Salary floor - $28 million; salary ceiling $70 million

So, if we assume there were balanced schedules last year, here is how the divisions would have looked if we use last years standings.

AL Top Division W-L
New York Yankees - 101 - 61
Boston Red Sox - 98-64
Anaheim Angels - 92-70
Oakland Athletics - 91-71
Texas Rangers - 89-73
Chicago White Sox - 83-79
Seattle Mariners - 63-99

AL Second Division
Minnesota Twins - 92-70
Cleveland Indians - 80-82
Baltimore Orioles - 78-84
Detroit Tigers - 72-90
Tampa Bay Devil Rays - 70-91
Toronto Blue Jays - 67-94
Kansas City Royals - 58-104

NL Top Division
St.

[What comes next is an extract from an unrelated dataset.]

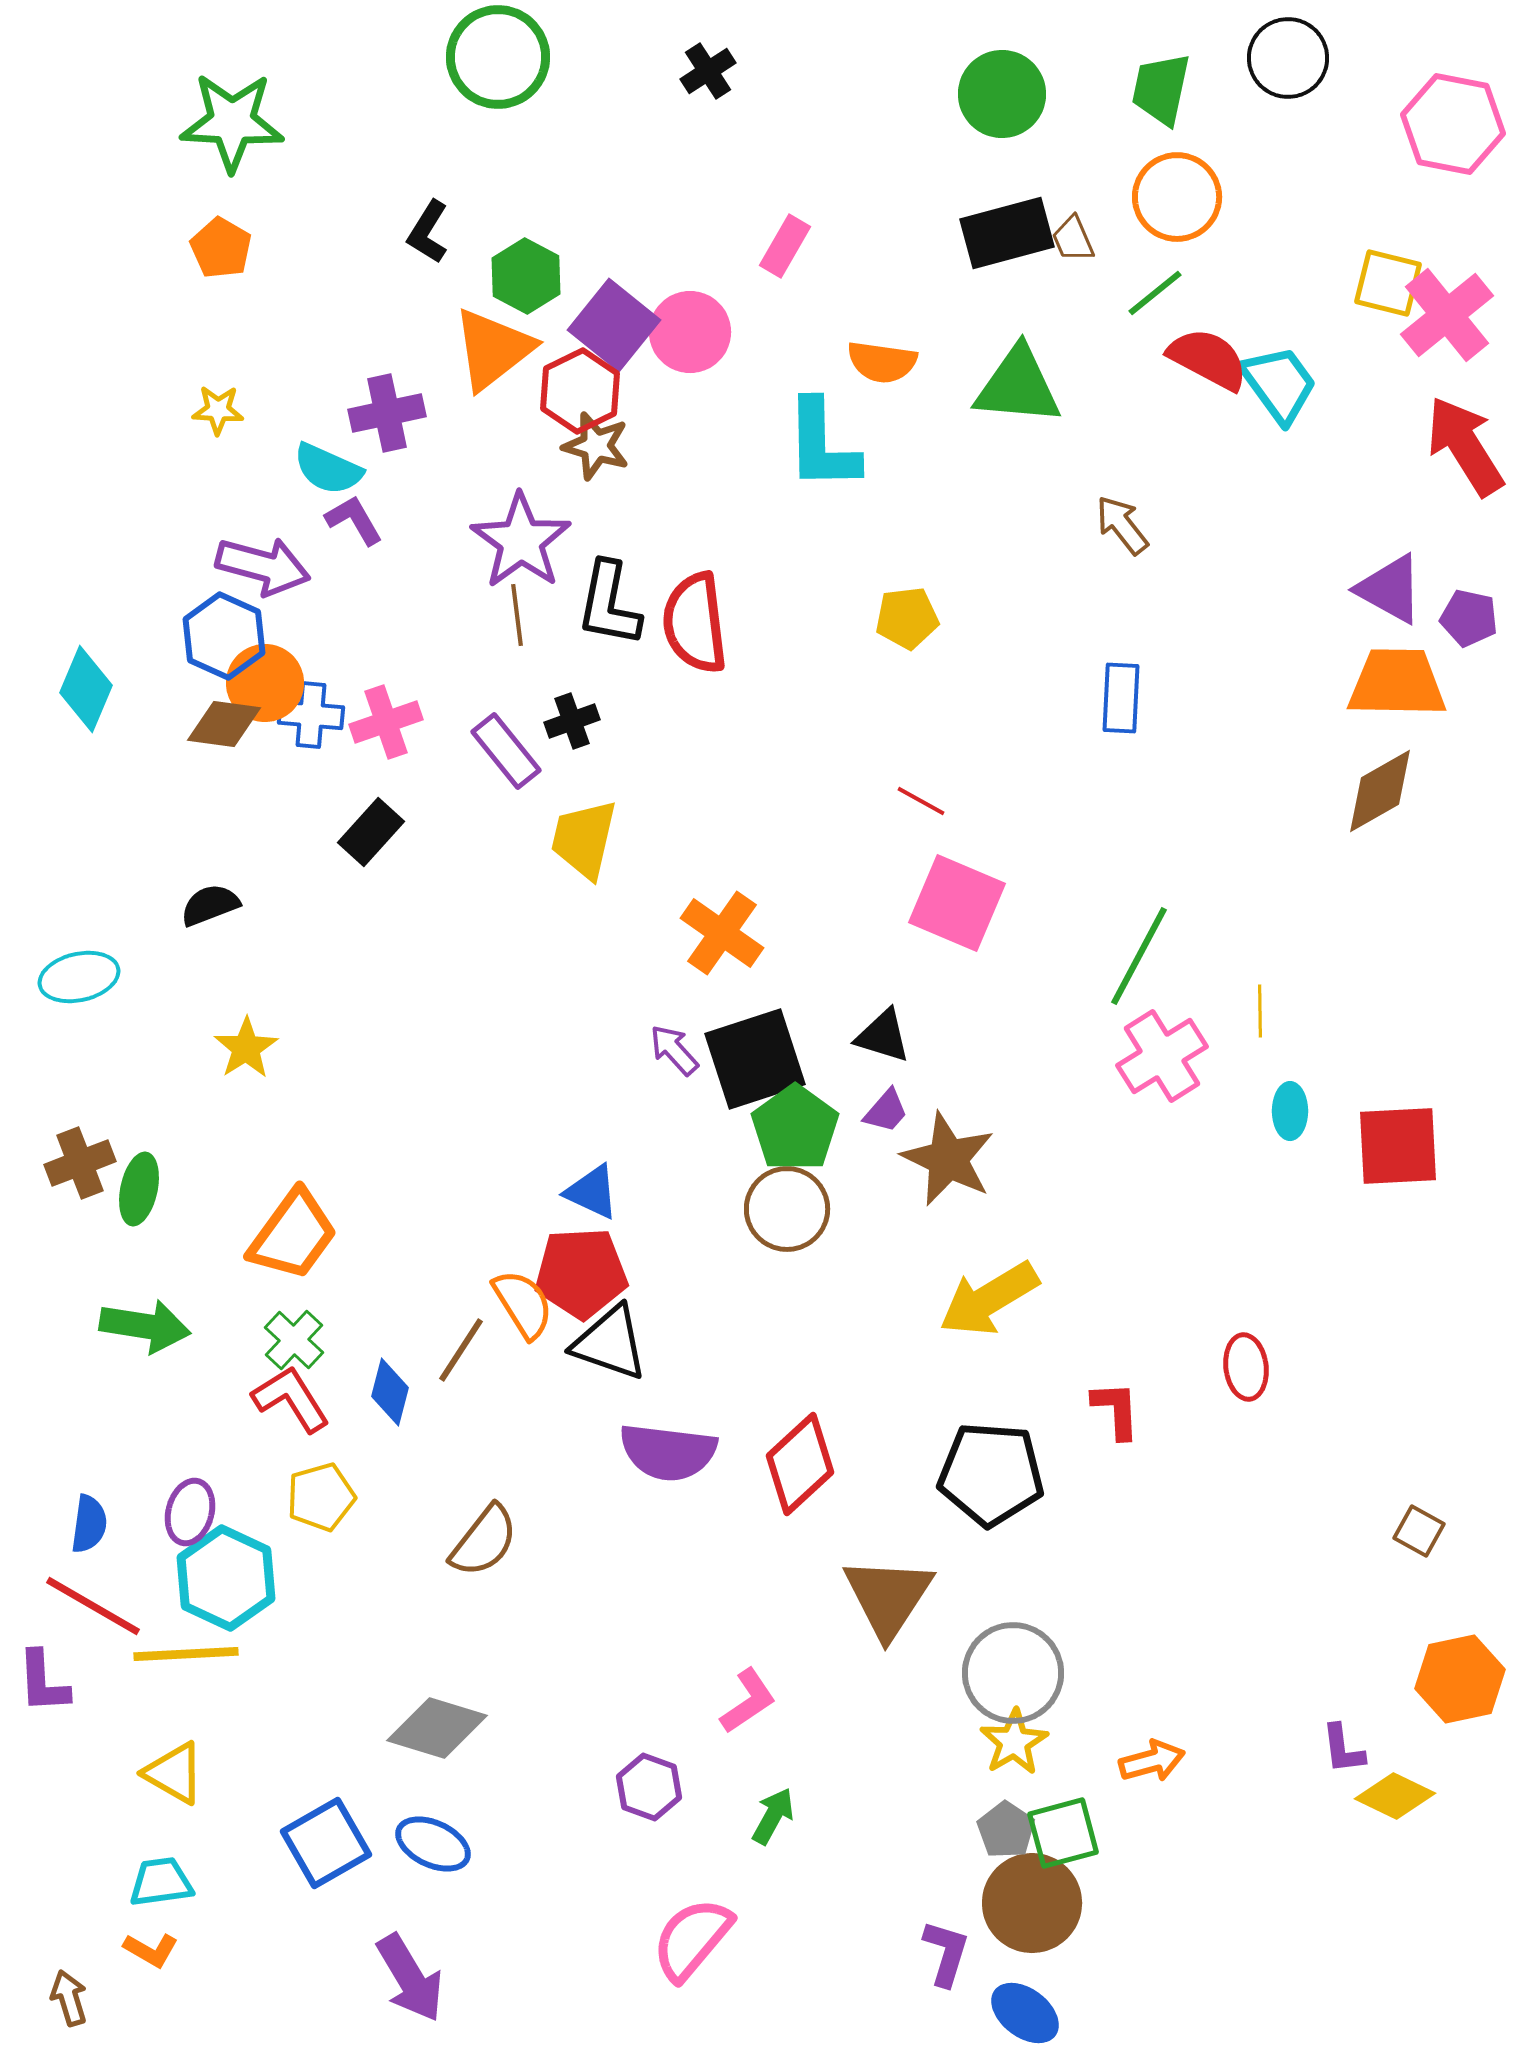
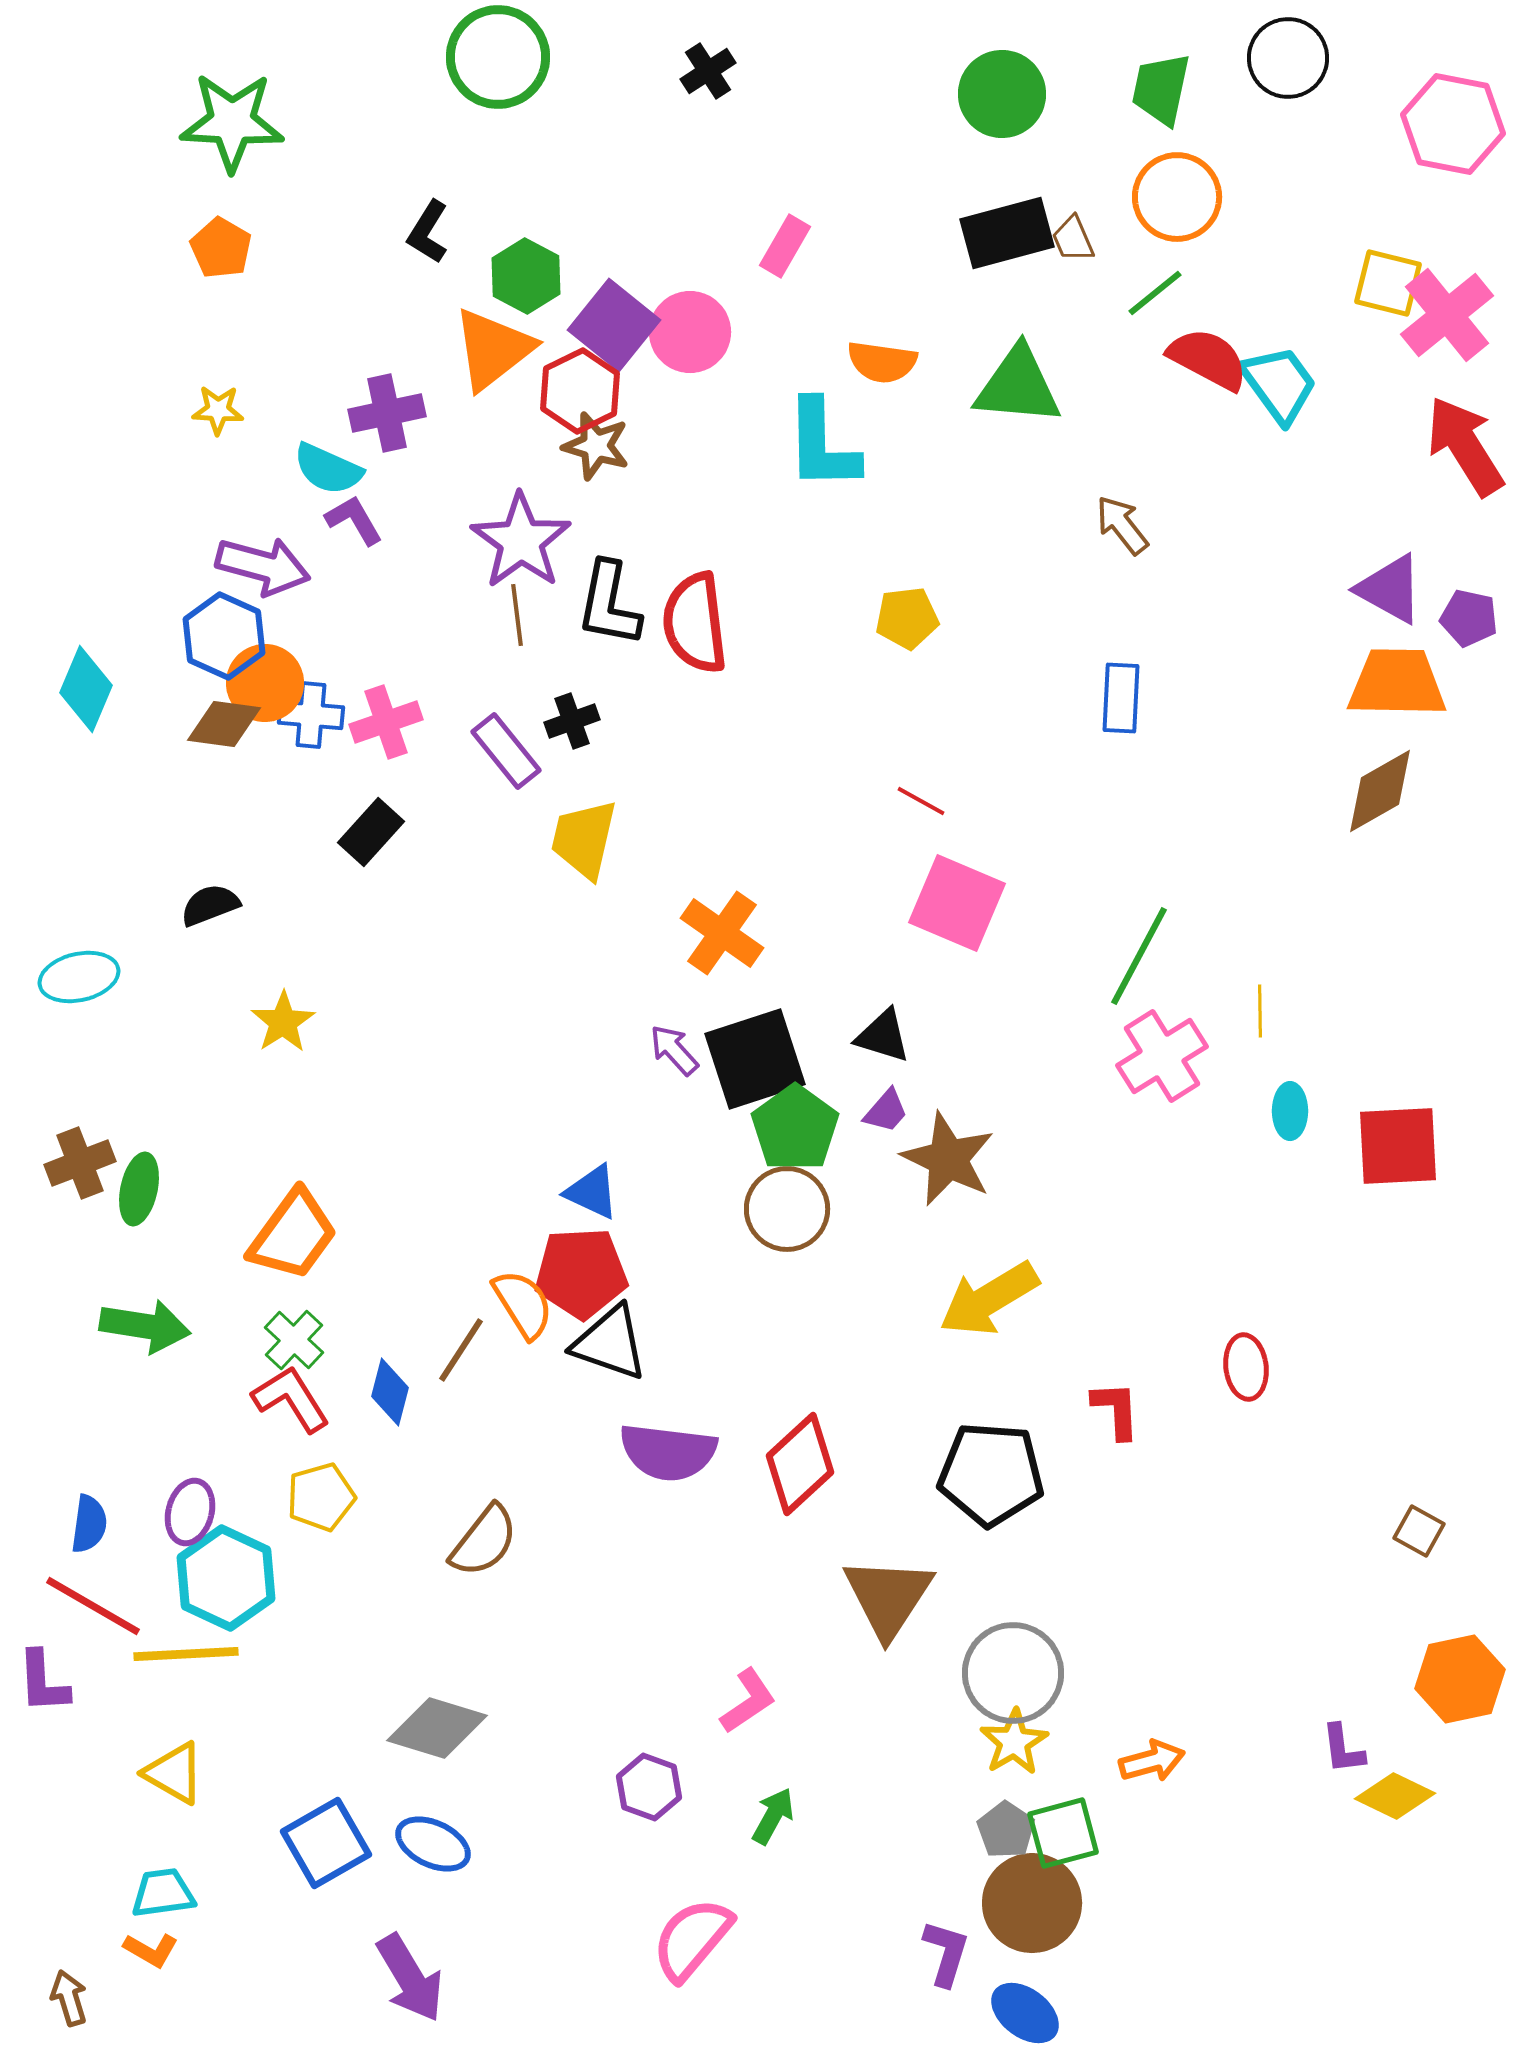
yellow star at (246, 1048): moved 37 px right, 26 px up
cyan trapezoid at (161, 1882): moved 2 px right, 11 px down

Louis Cardinals - 105-57
Atlanta Braves - 96-66
Los Angeles Dodgers - 93-69
Houston Astros - 92-70
San Francisco Giants - 91-71
Chicago Cubs - 89-73
Philadelphia Phillies - 86-76
New York Mets - 71-91

NL Second Division
San Diego Padres - 87-75
Florida Marlins - 83-79
Cincinnati Reds - 76-86
Pittsburgh Pirates - 72-89
Colorado Rockies - 68-94
Milwaukee Brewers - 67-94
Montreal Expos - 67-95
Arizona Diamondbacks - 51-111

The AL races would not have been as good - Anaheim would have been eliminated from the playoffs, replaced by Cleveland. But, the season could have been different with the different schedules and divisions - this is just an approximation. All the NL playoff teams would have been in one division - and that division would have been fun to watch. St. Louis and Atlanta would have made it, with San Diego and Florida rounding out the four. But, if you keep the wild card, the AL is the same and the NL replaces Houston with the Padres. Great races are still there, and a small-salary team gets an automatic bid. It's not two bids, but it might be a better solution.

It could be interesting to see - but, the sad thing is that there are only three teams above .500 in the second divisions. I would wonder if it is really a money thing - or more of a management thing that keeps those teams from developing talent they eventually have to pay or are willing to pay. The teams may be permanently bad and not just suffering from the oppression of the high spending teams.